→ Input
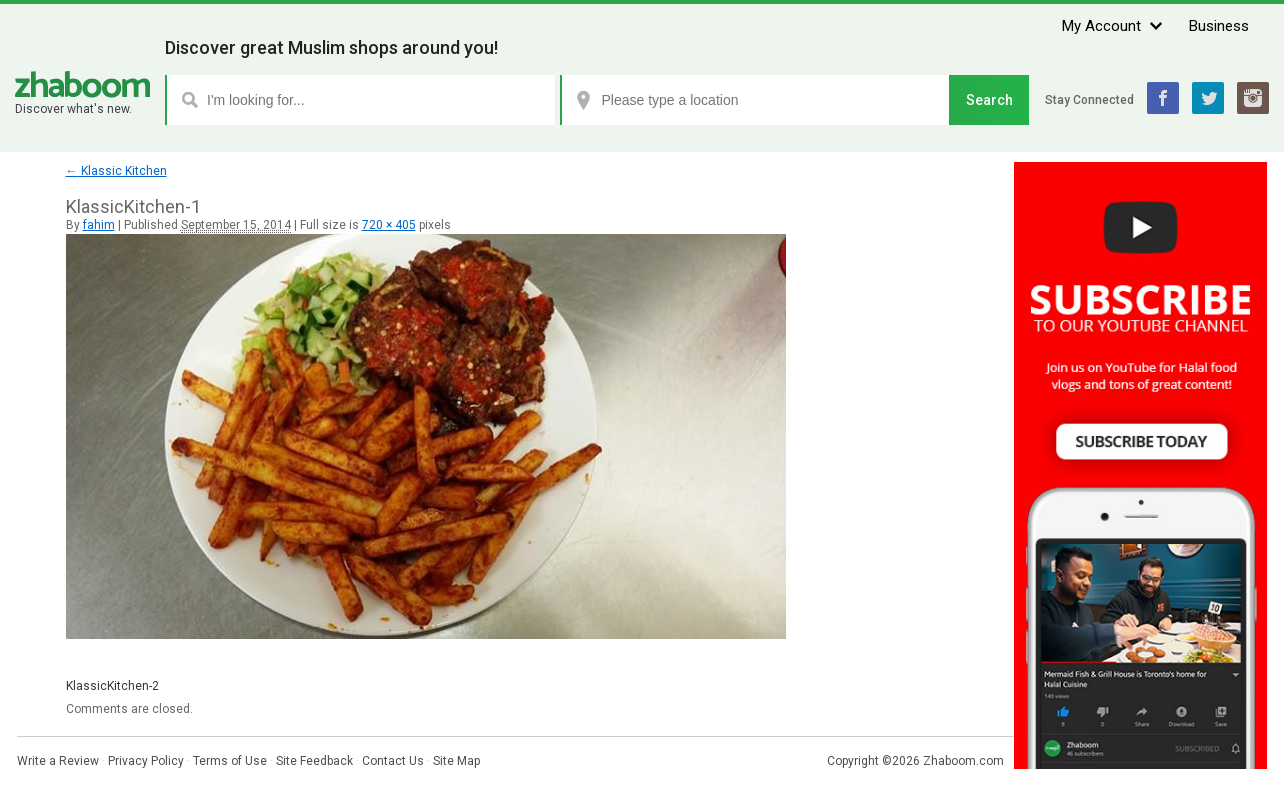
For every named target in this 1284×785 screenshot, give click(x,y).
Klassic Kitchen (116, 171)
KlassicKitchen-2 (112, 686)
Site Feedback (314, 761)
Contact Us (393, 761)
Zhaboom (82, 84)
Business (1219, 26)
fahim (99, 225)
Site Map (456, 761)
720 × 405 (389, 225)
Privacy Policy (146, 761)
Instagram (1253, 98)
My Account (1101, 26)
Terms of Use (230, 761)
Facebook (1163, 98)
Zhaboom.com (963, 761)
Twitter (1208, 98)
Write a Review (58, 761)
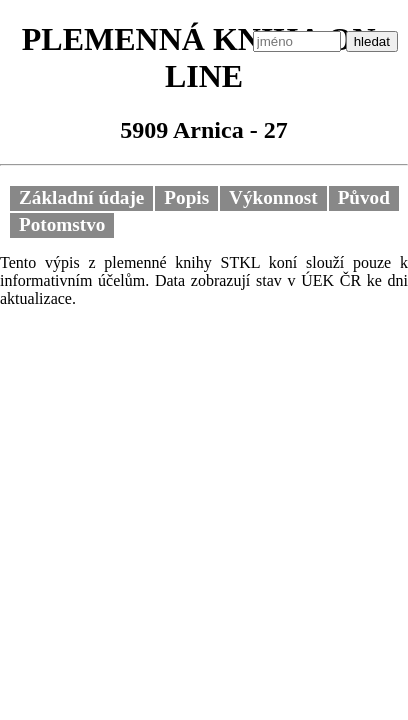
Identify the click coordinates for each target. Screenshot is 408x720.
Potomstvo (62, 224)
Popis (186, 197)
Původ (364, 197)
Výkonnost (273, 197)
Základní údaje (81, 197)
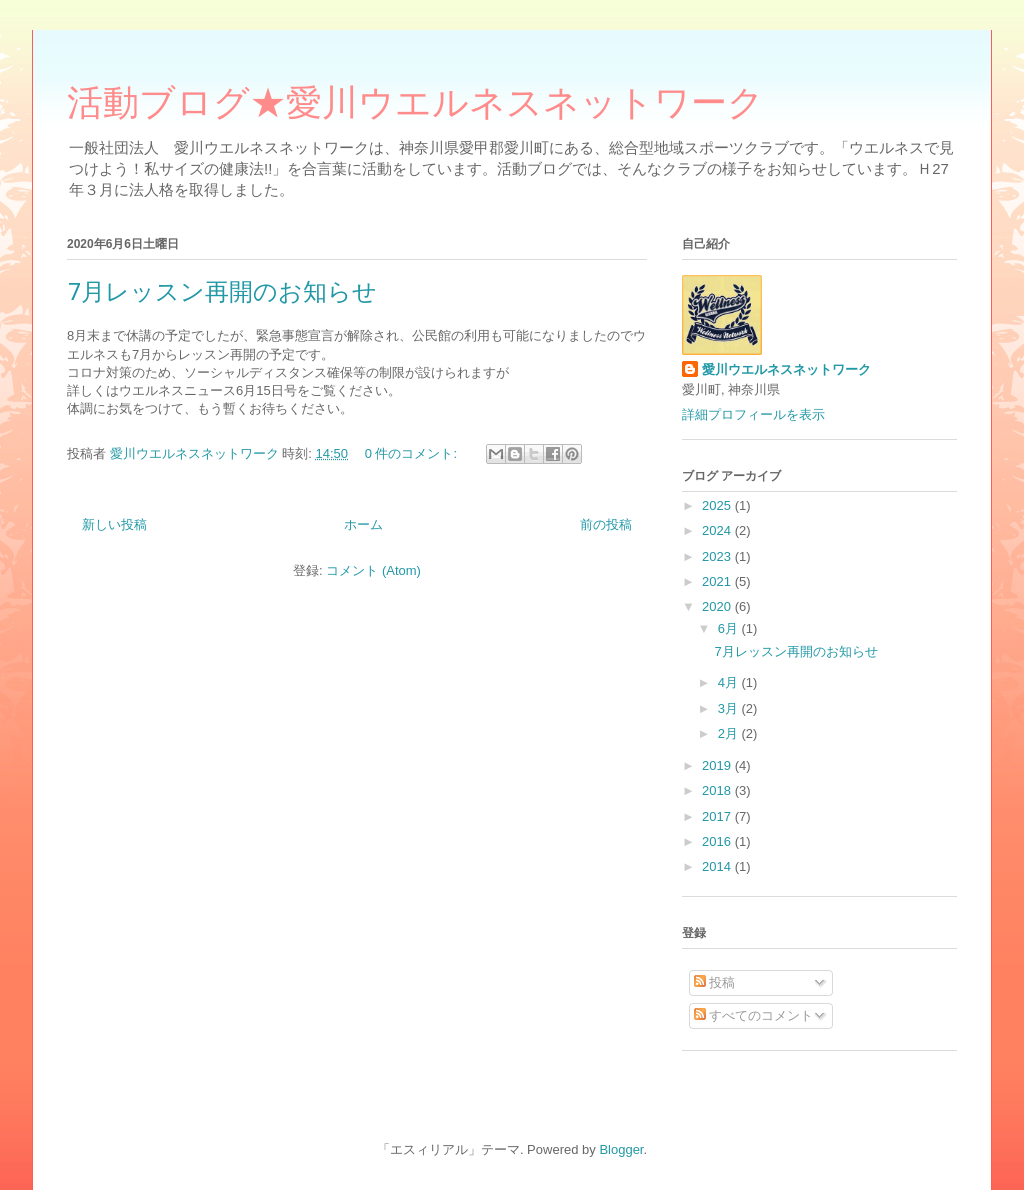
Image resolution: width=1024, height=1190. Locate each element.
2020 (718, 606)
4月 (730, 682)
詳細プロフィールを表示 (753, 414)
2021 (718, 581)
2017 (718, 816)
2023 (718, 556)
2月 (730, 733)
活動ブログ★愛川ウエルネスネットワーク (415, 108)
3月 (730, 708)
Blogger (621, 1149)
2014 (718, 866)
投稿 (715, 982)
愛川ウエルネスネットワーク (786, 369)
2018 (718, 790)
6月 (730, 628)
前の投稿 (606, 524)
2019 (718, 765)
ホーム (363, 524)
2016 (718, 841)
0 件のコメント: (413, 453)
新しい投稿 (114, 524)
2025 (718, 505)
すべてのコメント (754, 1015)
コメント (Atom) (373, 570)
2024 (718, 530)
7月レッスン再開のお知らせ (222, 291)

==

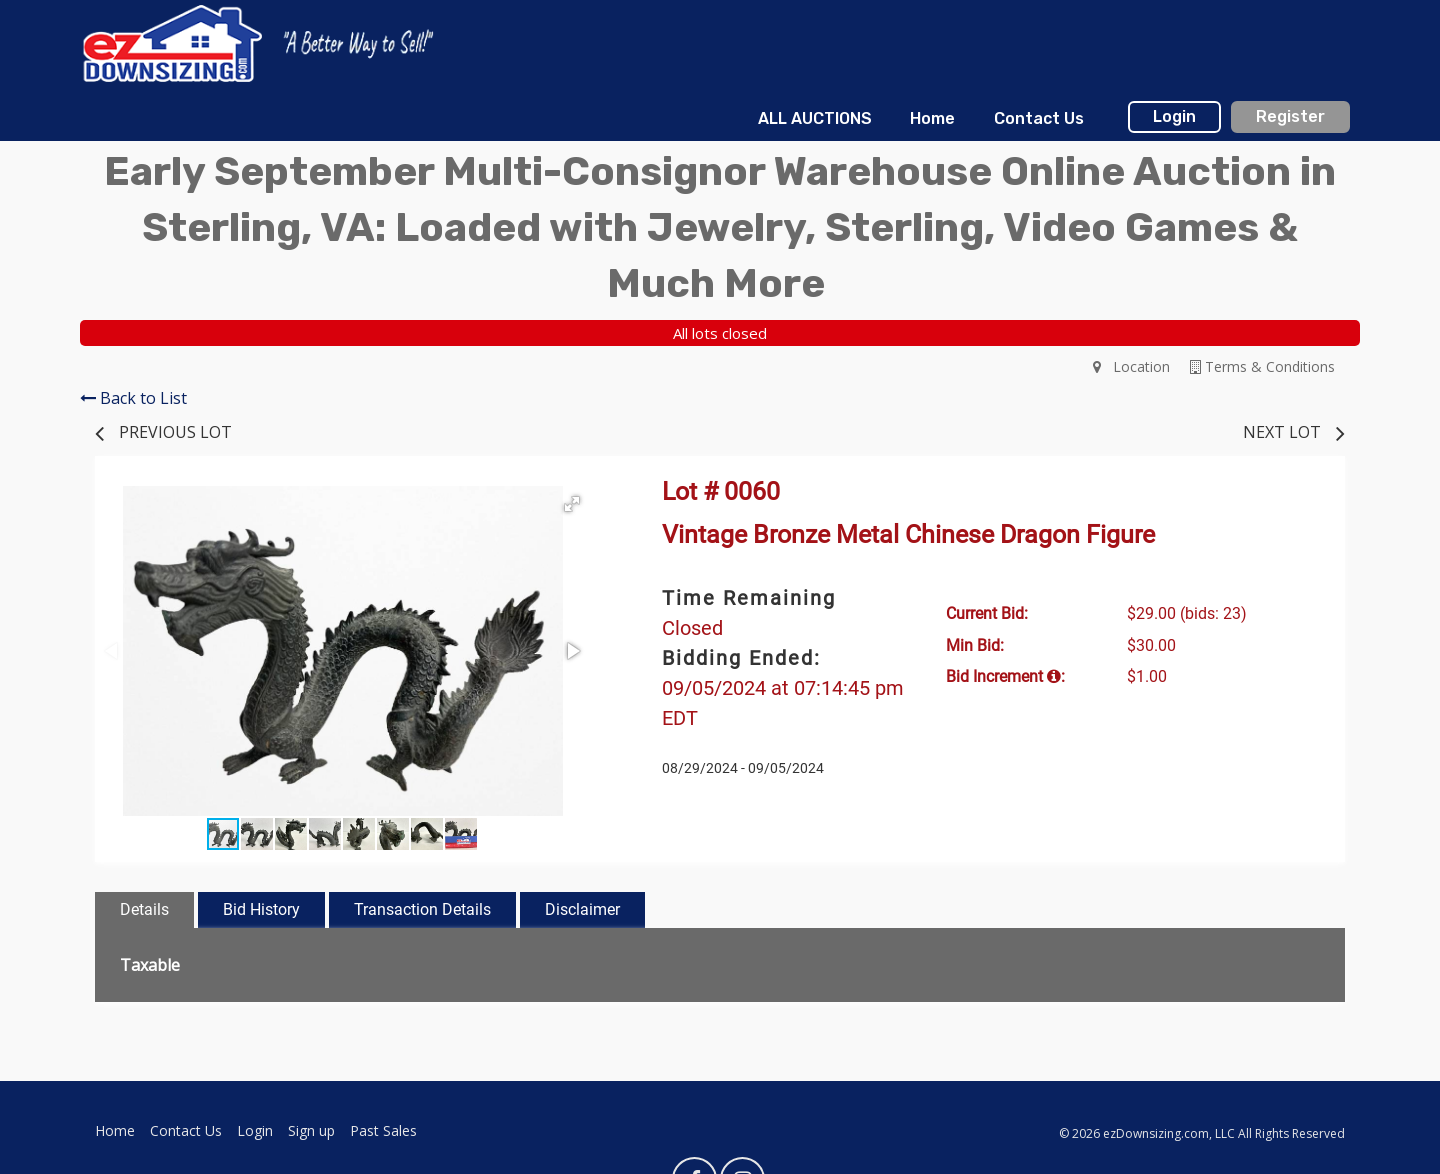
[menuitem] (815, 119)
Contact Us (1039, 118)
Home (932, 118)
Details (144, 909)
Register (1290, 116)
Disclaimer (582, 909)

...

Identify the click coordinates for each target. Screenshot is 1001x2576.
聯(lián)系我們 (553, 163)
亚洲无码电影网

→ Activity
Your task is to return each line of the data above that contains the string "coordinates".

→ Answer box
Identify the click coordinates for each target. Screenshot is 408x720.
Identify the click coordinates for each target. Screenshot is 1001x2576.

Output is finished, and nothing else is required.